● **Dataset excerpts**
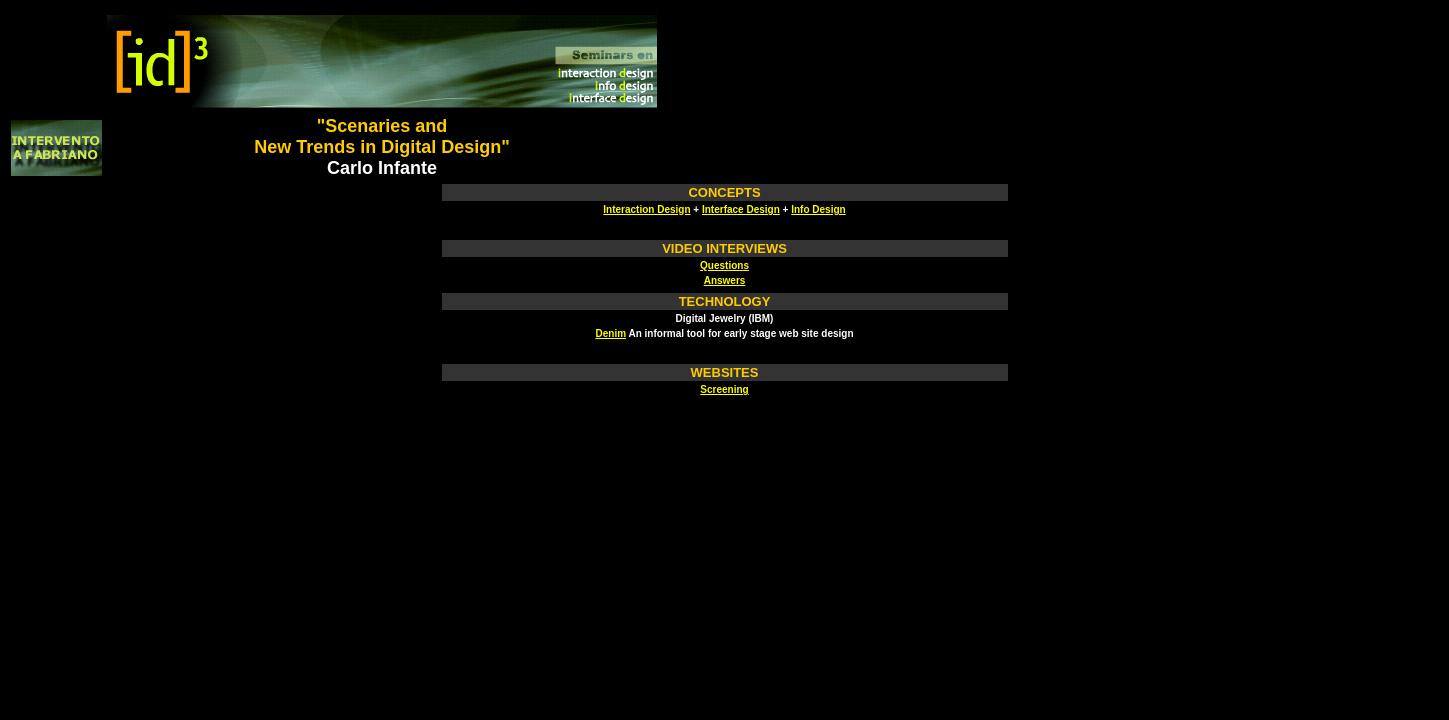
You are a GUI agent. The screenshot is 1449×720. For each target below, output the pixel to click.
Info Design (818, 209)
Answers (725, 280)
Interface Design (741, 209)
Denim (610, 333)
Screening (724, 389)
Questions (724, 265)
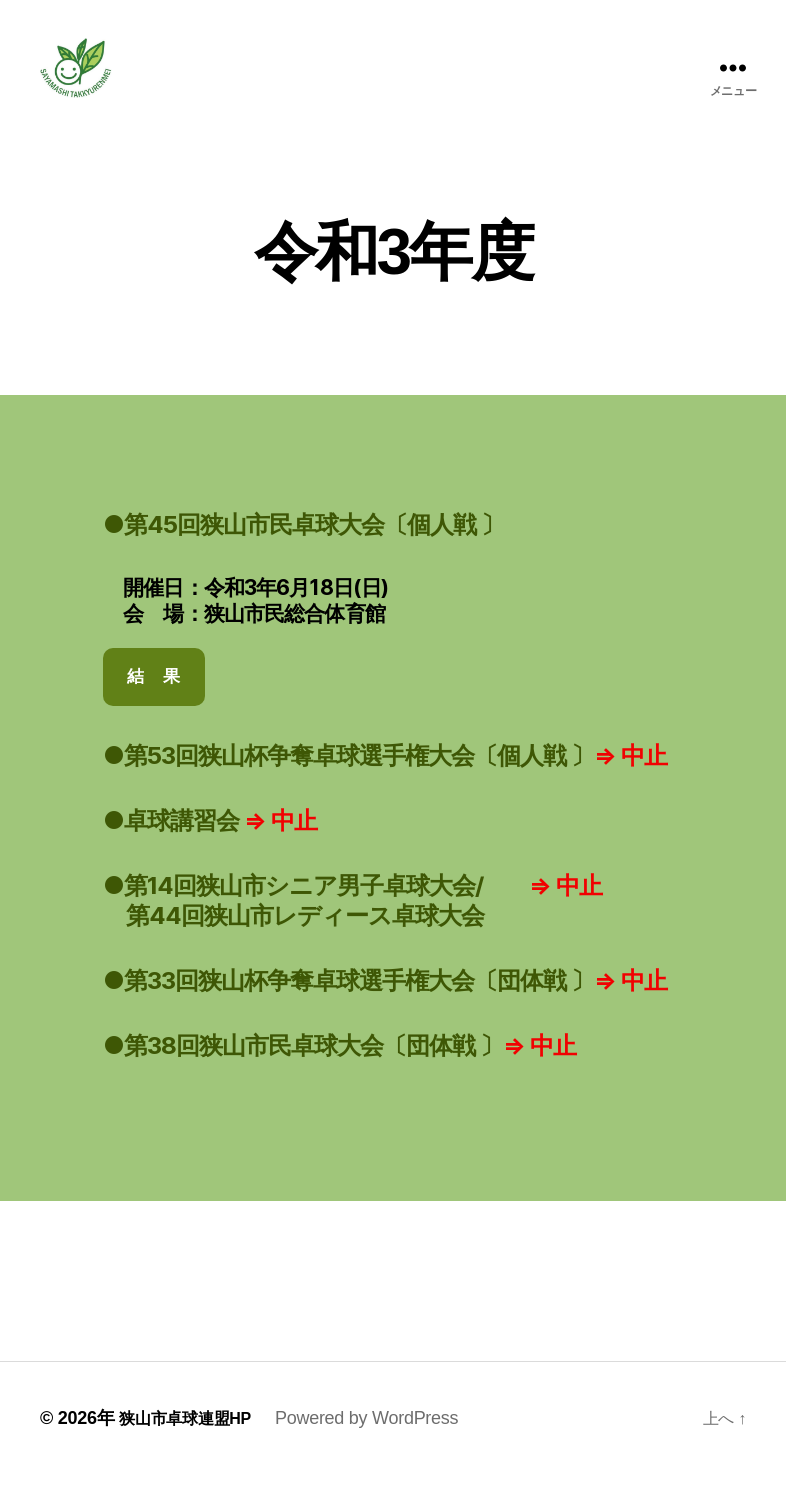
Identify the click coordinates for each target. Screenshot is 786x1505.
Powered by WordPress (383, 1448)
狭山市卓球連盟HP (193, 1448)
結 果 (153, 706)
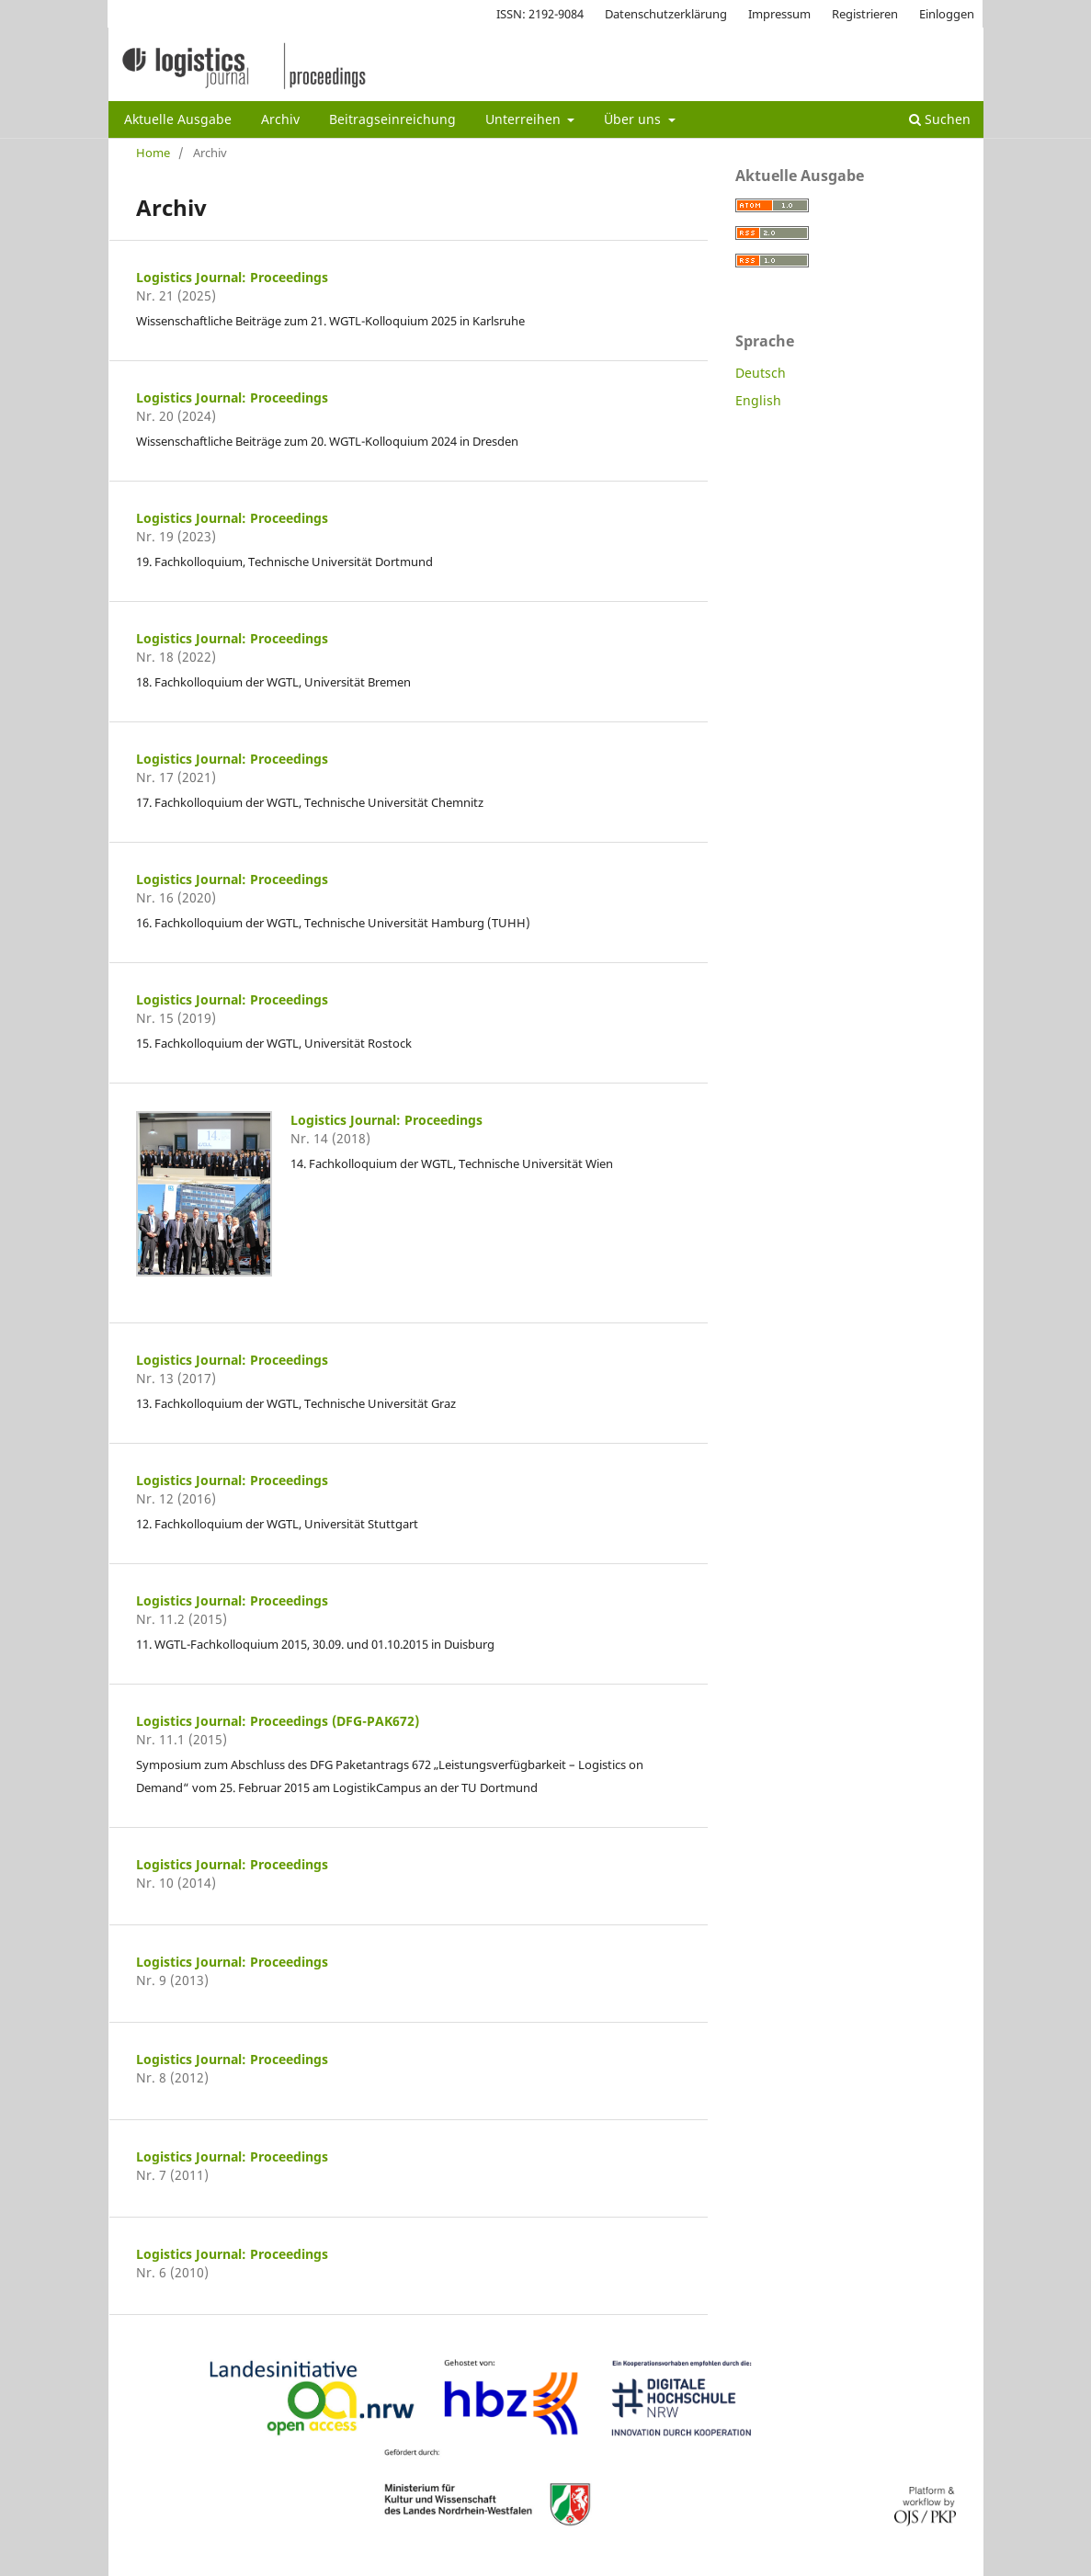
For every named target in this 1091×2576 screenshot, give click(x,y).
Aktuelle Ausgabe (178, 119)
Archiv (280, 119)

● **Assignment**
Using the data above, say how many lines include "each". No other reply is needed.

● **Answer for the task**
2